The thing was, he hadn’t gone directly to Izanami’s realm. Not the way he did when he’d followed Sutekh’s directive and gone to see Osiris. That time, he’d arrived at what amounted to Osiris’s front door: the long corridor that led to the Hall of Two Truths. No such luck trying to get an audience with Izanami. He’d stepped out of the portal into…he had no idea what.

He walked on, using sound and touch to guide his way. It was more than little unsettling, if he was honest.

How long had he been here? Hard to tell. There was something twisty about Izanami’s realm, not just the usual shift and dip that marked the transition from Topworld to Underworld. It felt like time was warped here, moving outside of any expectations. But maybe that was just because it was utterly and completely dark. Black as a gangrenous limb.

He thought he was walking on solid stone, but he couldn’t be certain. His footsteps didn’t echo. It was more the way his boots met the ground with each step.

After a time, he stopped, his senses searching for what was different. Something had changed. He felt as though he’d just pushed through Jell-O.

“Malthus Krayl,” a cultured, feminine voice greeted him. A beautiful voice. Like chimes. Like a soft wind dancing through branches. That voice lured and promised, and he didn’t trust it one damned bit.

He stopped dead, not wanting to accidentally land in her lap. “Call me Mal. And you are…?”

Laughter, so pretty it made him smile. He shook his head. Focused. Refused to be led.

Silence, and then she said, “I am Izanami.” He thought there was a hint of wariness, or perhaps surprise in her tone.

“A pleasure.” He almost teased her, almost tried his usual charm. It was on the tip of his tongue to make a flip comment about it being a shame to hide beauty in darkness. But something stopped him. Some gut instinct that warned that Izanami was not the sort of female to fall for his wooden-nickel charms.

She was a powerful deity. She would expect the respect due her.

“I brought you a gift,” he said, suddenly wondering if maybe he shouldn’t have. Too late. Done was done.

“A gift,” she echoed, and he thought he heard a faint note of surprise. “Moonflower. Ipomoea alba. They bloom at night.”

Silence, and then he felt a cold touch on his hand and the flowers were gone.

“Why are you here, Mal?”

“I’ve come for my brother.”

“And he came for something that does not belong to him. A darksoul that was pledged to me.”
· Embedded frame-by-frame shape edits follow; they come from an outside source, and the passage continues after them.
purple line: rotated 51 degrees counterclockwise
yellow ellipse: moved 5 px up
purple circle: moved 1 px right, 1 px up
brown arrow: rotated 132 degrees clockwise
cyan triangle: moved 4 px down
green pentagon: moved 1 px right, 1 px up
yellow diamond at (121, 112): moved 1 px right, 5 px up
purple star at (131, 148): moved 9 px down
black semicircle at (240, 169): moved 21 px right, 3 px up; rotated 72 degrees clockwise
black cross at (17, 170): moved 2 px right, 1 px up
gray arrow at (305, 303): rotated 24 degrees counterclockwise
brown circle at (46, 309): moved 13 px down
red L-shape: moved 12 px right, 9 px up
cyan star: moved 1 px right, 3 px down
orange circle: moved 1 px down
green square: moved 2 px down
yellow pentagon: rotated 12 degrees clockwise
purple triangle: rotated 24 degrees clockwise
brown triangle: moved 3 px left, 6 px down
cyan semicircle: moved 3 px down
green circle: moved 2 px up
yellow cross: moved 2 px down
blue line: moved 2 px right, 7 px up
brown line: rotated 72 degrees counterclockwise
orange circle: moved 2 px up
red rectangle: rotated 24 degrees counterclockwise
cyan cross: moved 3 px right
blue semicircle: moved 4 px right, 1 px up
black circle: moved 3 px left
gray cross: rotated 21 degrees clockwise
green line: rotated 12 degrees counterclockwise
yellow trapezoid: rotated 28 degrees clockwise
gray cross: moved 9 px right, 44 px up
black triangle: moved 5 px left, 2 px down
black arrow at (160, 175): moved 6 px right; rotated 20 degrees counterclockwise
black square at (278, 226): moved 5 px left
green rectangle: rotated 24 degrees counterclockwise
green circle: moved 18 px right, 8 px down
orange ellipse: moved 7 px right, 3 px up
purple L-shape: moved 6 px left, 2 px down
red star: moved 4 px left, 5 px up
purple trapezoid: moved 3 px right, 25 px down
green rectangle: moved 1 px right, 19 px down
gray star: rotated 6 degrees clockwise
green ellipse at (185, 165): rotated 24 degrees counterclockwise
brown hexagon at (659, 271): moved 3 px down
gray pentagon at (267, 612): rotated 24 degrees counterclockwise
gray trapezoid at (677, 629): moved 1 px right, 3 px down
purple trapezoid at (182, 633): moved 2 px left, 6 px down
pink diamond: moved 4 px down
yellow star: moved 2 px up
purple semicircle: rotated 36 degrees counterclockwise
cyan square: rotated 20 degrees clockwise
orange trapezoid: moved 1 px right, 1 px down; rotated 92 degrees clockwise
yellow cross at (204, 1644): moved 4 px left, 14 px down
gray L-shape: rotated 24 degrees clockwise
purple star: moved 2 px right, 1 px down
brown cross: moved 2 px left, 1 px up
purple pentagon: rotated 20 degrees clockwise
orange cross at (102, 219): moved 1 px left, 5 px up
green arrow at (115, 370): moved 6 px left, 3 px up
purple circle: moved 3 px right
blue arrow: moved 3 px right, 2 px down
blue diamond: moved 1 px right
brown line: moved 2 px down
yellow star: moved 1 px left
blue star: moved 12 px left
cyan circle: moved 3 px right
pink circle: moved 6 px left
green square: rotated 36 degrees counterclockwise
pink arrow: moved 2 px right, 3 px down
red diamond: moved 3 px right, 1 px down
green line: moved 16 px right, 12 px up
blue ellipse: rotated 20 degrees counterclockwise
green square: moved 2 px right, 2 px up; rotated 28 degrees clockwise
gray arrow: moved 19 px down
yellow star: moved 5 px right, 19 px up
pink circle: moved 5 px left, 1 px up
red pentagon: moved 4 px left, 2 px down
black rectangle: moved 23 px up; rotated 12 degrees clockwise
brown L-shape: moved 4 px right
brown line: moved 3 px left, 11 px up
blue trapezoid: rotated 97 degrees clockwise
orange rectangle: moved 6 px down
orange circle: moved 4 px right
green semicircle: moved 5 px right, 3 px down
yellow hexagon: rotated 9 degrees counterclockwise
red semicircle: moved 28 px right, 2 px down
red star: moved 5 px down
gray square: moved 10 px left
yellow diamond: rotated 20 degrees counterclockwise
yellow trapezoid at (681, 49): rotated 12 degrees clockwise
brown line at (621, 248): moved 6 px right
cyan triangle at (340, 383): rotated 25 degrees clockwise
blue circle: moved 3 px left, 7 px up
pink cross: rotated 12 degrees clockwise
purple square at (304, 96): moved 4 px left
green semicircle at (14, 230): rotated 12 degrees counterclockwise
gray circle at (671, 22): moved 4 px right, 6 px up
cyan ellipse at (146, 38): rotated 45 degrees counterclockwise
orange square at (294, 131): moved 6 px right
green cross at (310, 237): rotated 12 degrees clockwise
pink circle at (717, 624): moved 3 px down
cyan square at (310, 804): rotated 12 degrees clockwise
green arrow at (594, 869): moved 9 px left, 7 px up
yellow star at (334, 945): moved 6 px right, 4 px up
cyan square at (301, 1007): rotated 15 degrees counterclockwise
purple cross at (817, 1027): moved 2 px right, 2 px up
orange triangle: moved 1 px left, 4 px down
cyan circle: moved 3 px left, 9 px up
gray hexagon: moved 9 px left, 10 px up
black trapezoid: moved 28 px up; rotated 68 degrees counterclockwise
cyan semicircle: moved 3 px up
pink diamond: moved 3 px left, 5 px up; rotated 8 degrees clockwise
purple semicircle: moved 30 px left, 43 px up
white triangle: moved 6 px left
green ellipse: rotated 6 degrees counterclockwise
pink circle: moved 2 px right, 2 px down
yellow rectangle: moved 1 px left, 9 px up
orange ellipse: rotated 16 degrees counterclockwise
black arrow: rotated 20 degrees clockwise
He squinted into the darkness, trying to see her face. Her voice lured him, called to him, so soft, so soothing. But he could see nothing, and some honed instinct deep in his gut whispered that that was probably a good thing.

“He brought the girl, though. The one you asked for.” For some reason, Sutekh had been a fount of information, sharing the knowledge of the Shikome’s request. Mal had been a little surprised by that. Cooperation wasn’t his father’s strong point.

“Did he?” There was genuine surprise in her tone.